The Monkton Board of Civil Authority denied taxpayers’ appeals of their 2011 assessments. Taxpayers appealed to the state appraiser. During the proceedings, one taxpayer refused to produce documents the Town requested, claiming they were in the public record and did not need to be submitted in advance of the hearing. Even though he could have, the appraiser did not dismiss Norris’ appeal. Instead he gave the Town opportunity to respond and submit comments after it reviewed Norris’ documents at the hearing.
After the hearing, the state appraiser reversed the assessments in favor of taxpayers. He found the Town’s distinction between the subdivision permit parcels and the road or contiguous lot parcels to be arbitrary, and determined that the Town was not treating all properties in the Town fairly or equitably. The Town appealed to the SCOV.
On appeal, the Town asks the SCOV to determine two things: whether the appraiser’s decision to not sanction taxpayer Norris should be reversed, and whether the appraiser erred in determining that taxpayers were treated unequally.
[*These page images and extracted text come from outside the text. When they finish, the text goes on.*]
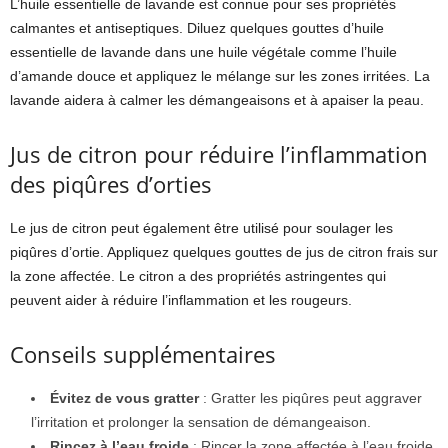
L’huile essentielle de lavande est connue pour ses propriétés
calmantes et antiseptiques. Diluez quelques gouttes d’huile
essentielle de lavande dans une huile végétale comme l’huile
d’amande douce et appliquez le mélange sur les zones irritées. La
lavande aidera à calmer les démangeaisons et à apaiser la peau.
Jus de citron pour réduire l’inflammation
des piqûres d’orties
Le jus de citron peut également être utilisé pour soulager les
piqûres d’ortie. Appliquez quelques gouttes de jus de citron frais sur
la zone affectée. Le citron a des propriétés astringentes qui
peuvent aider à réduire l’inflammation et les rougeurs.
Conseils supplémentaires
Évitez de vous gratter
: Gratter les piqûres peut aggraver
l’irritation et prolonger la sensation de démangeaison.
Rincez à l’eau froide
: Rincer la zone affectée à l’eau froide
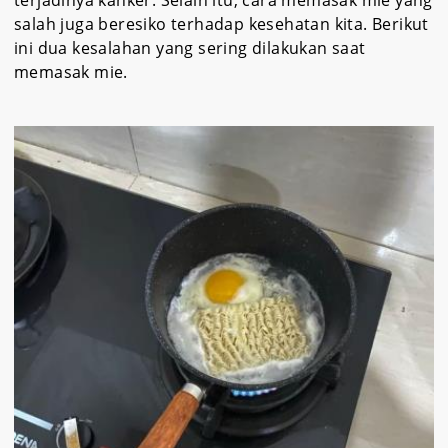
salah juga beresiko terhadap kesehatan kita. Berikut
ini dua kesalahan yang sering dilakukan saat
memasak mie.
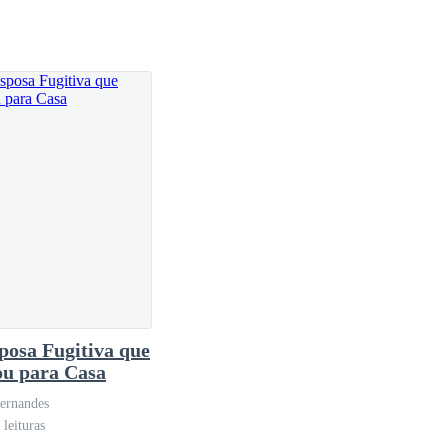
posa Fugitiva que
ou para Casa
Fernandes
leituras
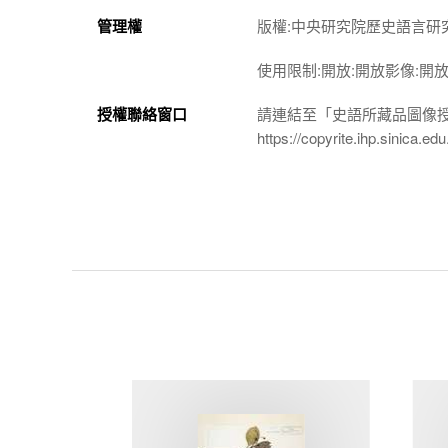
管理權
版權:中央研究院歷史語言研
使用限制:開放:開放影像:開
授權聯絡窗口
請連結至「史語所藏品圖像
https://copyrite.ihp.sinica.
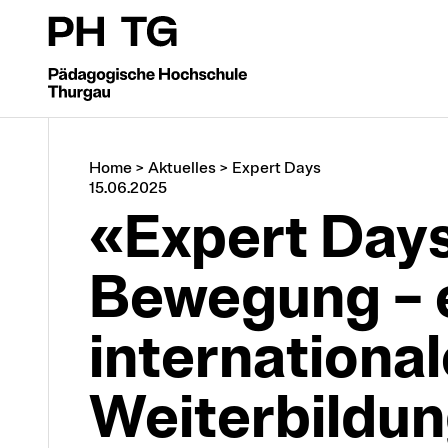
Home
>
Aktuelles
>
Expert Days
15.06.2025
«Expert Day
Bewegung – 
internationa
Weiterbildun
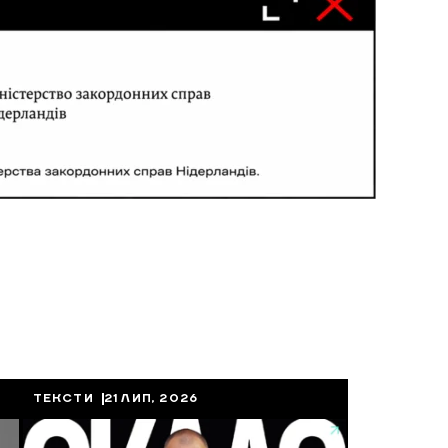
ТЕКСТИ
21 ЛИП, 2026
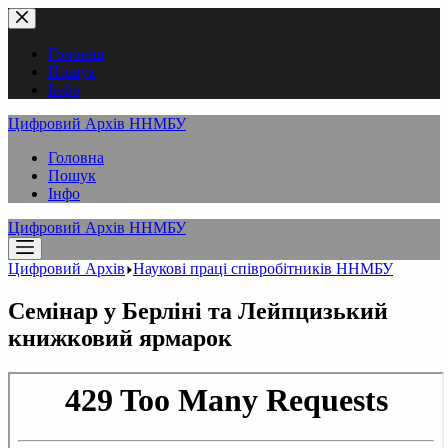
Перейти
до
вмісту
Головна
Пошук
Інфо
Цифровий Архів ННМБУ
Головна
Пошук
Інфо
Цифровий Архів ННМБУ
Цифровий Архів
Наукові праці співробітників ННМБУ
Семінар у Берліні та Лейпцизький
книжковий ярмарок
On the first issue, the SCOV makes a quick conclusion: yes, the appraiser could have and probably should have sanctioned Norris and dismissed his appeal, but it won’t reverse the appraiser. It doesn’t matter whether documents are public records, a taxpayer has to disclose all relevant documents in an appeal. But it was not an abuse of the appraiser’s discretion to let the Town comment on Norris’ documents after the hearing rather than dismiss the appeal.
On the second issue, the SCOV has to dig into some constitutional law. Property taxes must be “uniformly assessed”—no taxpayer should be required to pay more than his share of the tax burden. Case law dictates that this is accomplished by listing properties at fair market value, which is based on the “highest and best use” of the property. Whether or not a property has potential to be developed into more than one lot is something listers can consider when assigning a property value.
The problem is that the first two categories of subdividable land in Monkton—naturally divided by a road, or contiguous parcels conveyed before 1978—are not taxed for multiple lot value, whereas the third category—parcels that have a subdivision permit—is taxed for multiple lot value. According to taxpayers this resulted in unequal treatment of properties that were otherwise similarly-situated, in violation of the Equal Protection Clause of the federal Constitution, and the Proportional Contribution Clause of the Vermont Constitution.
The standard the SCOV applies to this question is a modified form of the familiar rational basis standard: a classification of taxpayers will be upheld if it is reasonably related to the purpose for which it was established, it is fairly and equally applied among similarly-situated classes of taxpayers, and the town had “any reasonable policy or purpose” for making the classification.
The SCOV concludes that the Town had a rational basis for making the distinction at issue here. True, all three types of parcels could potentially be sold as subdivided lots. But parcels that already have subdivision permits can be safely assumed to be ready for subdivision. The permittee has already gone through the process of determining exactly how many home sites can be carved out of the parcel, demonstrating that subdivision is the “highest and best use” of the property. A permittee can also demonstrate that, despite the permit, the property lacks development value, so it is possible to challenge the assumption.
By contrast, road-divided or contiguous parcels, while potentially subdividable, have not been demonstrated to be so, and may in fact not be. The SCOV gives an example of a lot that is in part unbuildable, too small, or landlocked. It is not necessarily true with these parcels that subdivision is the “highest and best use” of the property. The Town had a rational basis for making this distinction, the SCOV concludes, and it is reasonably related to its purpose, even if it appears to unfairly target subdivision permittees.
This is technically referred to as the SCOV cutting the municipality some slack, but it is fully consistent with the SCOV’s recent case law in this area that has affirmed the right of listers to mount up and use some creativity and statutorily sustained cunning to bring in the tax dollars equivalent to the highest and best use. Hi ho, and away!